The events are intended to be an opportunity to educate the public about the residential school system that existed in Canada for more than 100 years, and give former students, staff and others whose lives have been affected by the experience a chance to talk about it publicly.

The goal was to help survivors heal and "close the divide between aboriginal people and the rest of Canadians," Sinclair has said.

Lack of preparation time

Organizers recorded 425 statements from survivors, but had hoped to record more than 600. A lack of preparation time was cited as the reason the total wasn't higher.

Manitoba Justice Murray Sinclair addressed the crowd Wednesday at the opening ceremonies. ((CBC))
"We didn't have the kind of lead-up time to organizing this event that we would have liked to have had. We really only had about six months," he said.

Two hundred and seventy five survivors gave their statements in private, while the remainder chose to share them in public. The longest statement lasted seven hours, but officials said the average time a survivor spoke was two hours.

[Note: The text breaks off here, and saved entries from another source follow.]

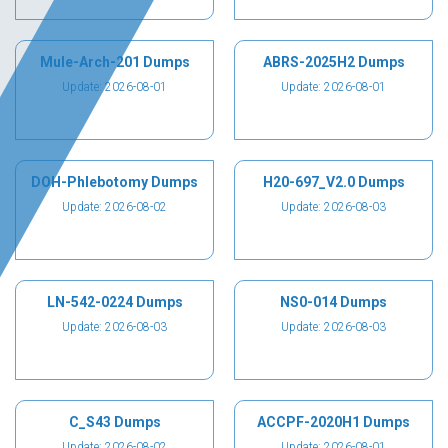
Mule-Arch-201 Dumps
ABRS-2025H2 Dumps
Update: 2026-08-01
Update: 2026-08-01
DOH-Phlebotomy Dumps
H20-697_V2.0 Dumps
Update: 2026-08-02
Update: 2026-08-03
LN-542-0224 Dumps
NS0-014 Dumps
Update: 2026-08-03
Update: 2026-08-03
C_S43 Dumps
ACCPF-2020H1 Dumps
Update: 2026-08-02
Update: 2026-08-01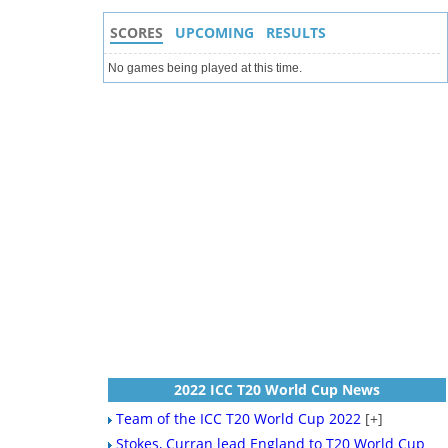
SCORES
UPCOMING
RESULTS
No games being played at this time.
2022 ICC T20 World Cup News
Team of the ICC T20 World Cup 2022
[+]
Stokes, Curran lead England to T20 World Cup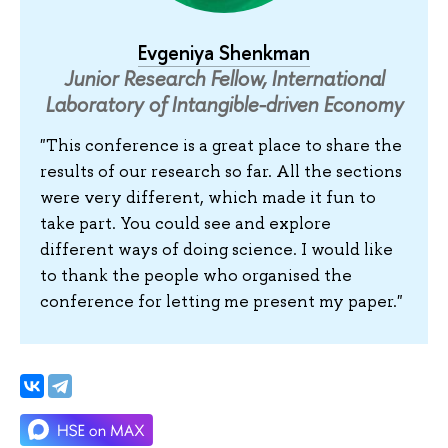
Evgeniya Shenkman
Junior Research Fellow, International
Laboratory of Intangible-driven Economy
"This conference is a great place to share the
results of our research so far. All the sections
were very different, which made it fun to
take part. You could see and explore
different ways of doing science. I would like
to thank the people who organised the
conference for letting me present my paper."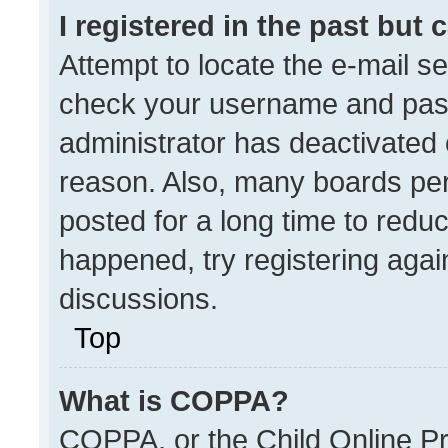
I registered in the past but
Attempt to locate the e-mail se
check your username and passw
administrator has deactivated
reason. Also, many boards pe
posted for a long time to reduc
happened, try registering agai
discussions.
Top
What is COPPA?
COPPA, or the Child Online Pri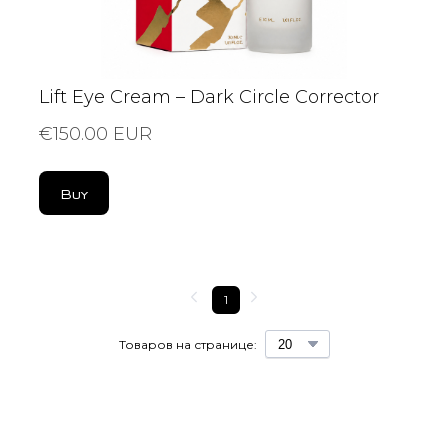
Lift Eye Cream – Dark Circle Corrector
€150.00 EUR
Buy
1
Товаров на странице: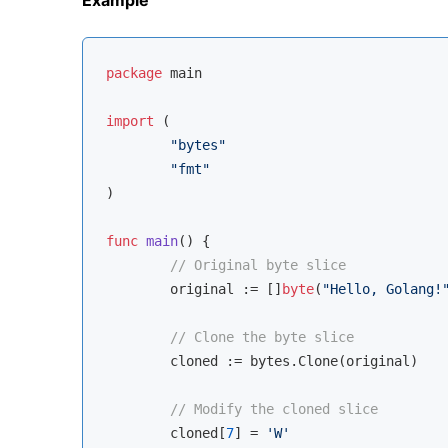
package
 main

import
 (

"bytes"
"fmt"
)

func
main
()
 {

// Original byte slice
	original := []
byte
(
"Hello, Golang!
// Clone the byte slice
	cloned := bytes.Clone(original)

// Modify the cloned slice
	cloned[
7
] = 
'W'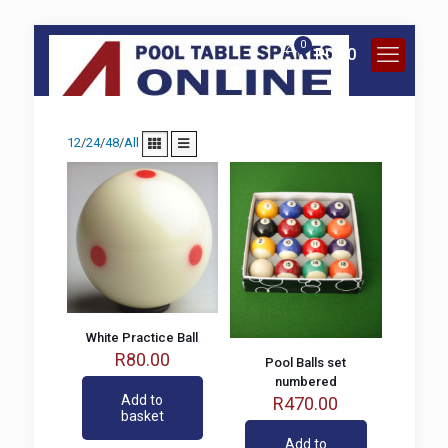
0
R
0.00
12
/
24
/
48
/
All
White Practice Ball
R
80.00
Pool Balls set
numbered
Add to
R
470.00
basket
Add to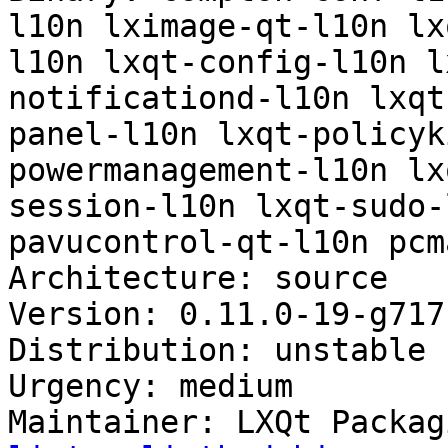
l10n lximage-qt-l10n lx
l10n lxqt-config-l10n l
notificationd-l10n lxqt
panel-l10n lxqt-policyk
powermanagement-l10n lx
session-l10n lxqt-sudo-
pavucontrol-qt-l10n pcm
Architecture: source

Version: 0.11.0-19-g717
Distribution: unstable

Urgency: medium

Maintainer: LXQt Packag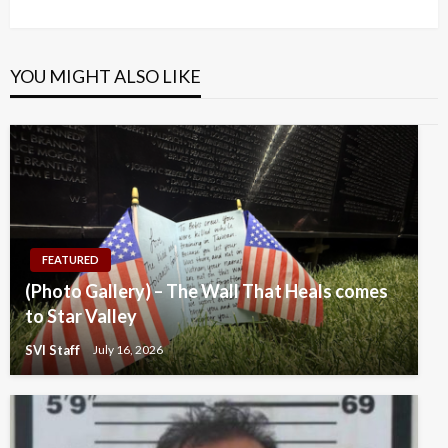
Post
YOU MIGHT ALSO LIKE
FEATURED
(Photo Gallery) – The Wall That Heals comes
to Star Valley
SVI Staff
July 16, 2026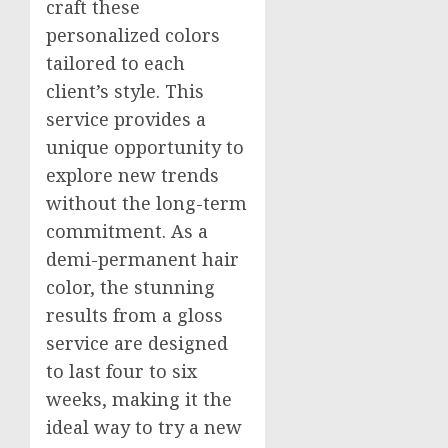
craft these
personalized colors
tailored to each
client’s style. This
service provides a
unique opportunity to
explore new trends
without the long-term
commitment. As a
demi-permanent hair
color, the stunning
results from a gloss
service are designed
to last four to six
weeks, making it the
ideal way to try a new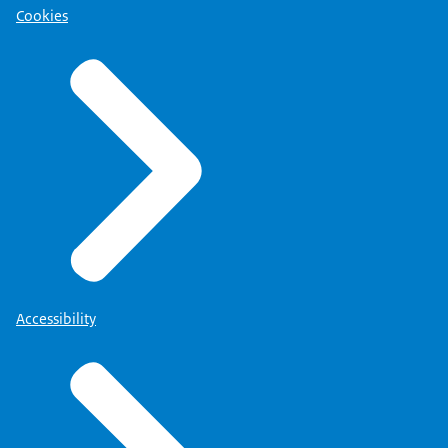
Cookies
Accessibility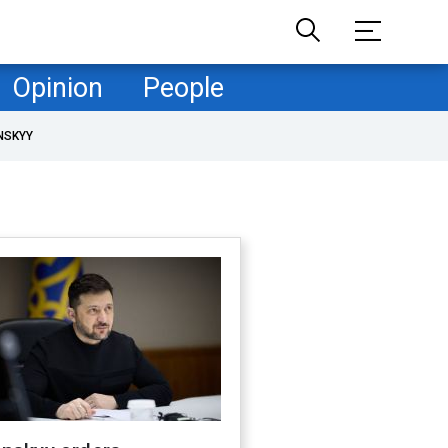
Opinion
People
NSKYY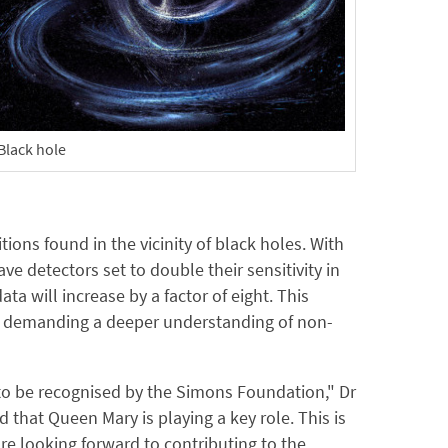
Black hole
ions found in the vicinity of black holes. With
 detectors set to double their sensitivity in
a will increase by a factor of eight. This
s, demanding a deeper understanding of non-
d to be recognised by the Simons Foundation," Dr
that Queen Mary is playing a key role. This is
re looking forward to contributing to the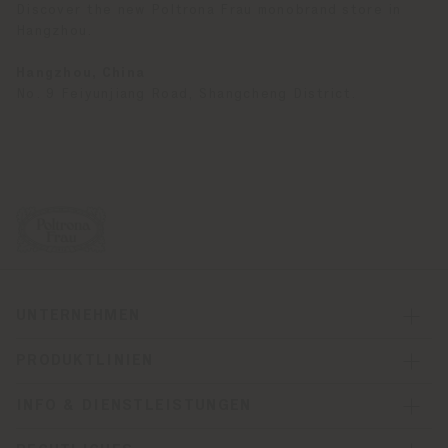
Discover the new Poltrona Frau monobrand store in
Hangzhou.
Hangzhou, China
No. 9 Feiyunjiang Road, Shangcheng District.
UNTERNEHMEN
PRODUKTLINIEN
INFO & DIENSTLEISTUNGEN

The $60-million commission was formed by the federal government in June 2008 — the same time a formal apology was issued in the House of Commons for the abuses people suffered at residential schools.

But infighting paralyzed the commission's work. Less than four months after it was formed, the chair and the two commissioners stepped down.

They were replaced last year by Sinclair and new commissioners. Sinclair then moved the headquarters from Ottawa to Winnipeg.

Commit to reconciliation: Governor General

The Winnipeg event ended the way it began — with songs and drumming under clear skies and a strong sun.

Gov. Gen. Michaëlle Jean speaks at the final day of Truth and Reconciliation ceremonies in Winnipeg. ((CBC))
A traditional powwow took place as hundreds of people gathered and took in a speech from Gov. Gen. Michaëlle Jean.

She called on everyone present — elders and youth, aboriginal or not — to commit to reconciliation and breaking down the wall of indifference.

"We are alive and we are strong. We are very strong, and this is all about our strength," she said.

For a couple of days in the middle of the event, rain and wind wreaked havoc, chasing people indoors and causing organizers to scramble and reschedule locations for some programming.

Sinclair saw it as nature's reflection of the healing process.

"In some ways the rain and the cleansing nature of the water that fell from the sky, and those strong winds that blew, were a sign of what it was that was going on here," he said.

The TRC is now planning an evaluation of what worked and what didn't at the Winnipeg event and will decide what improvements need to be made for the remaining six events.

The next national event will be in Inuvik, N.W.T., in June 2011.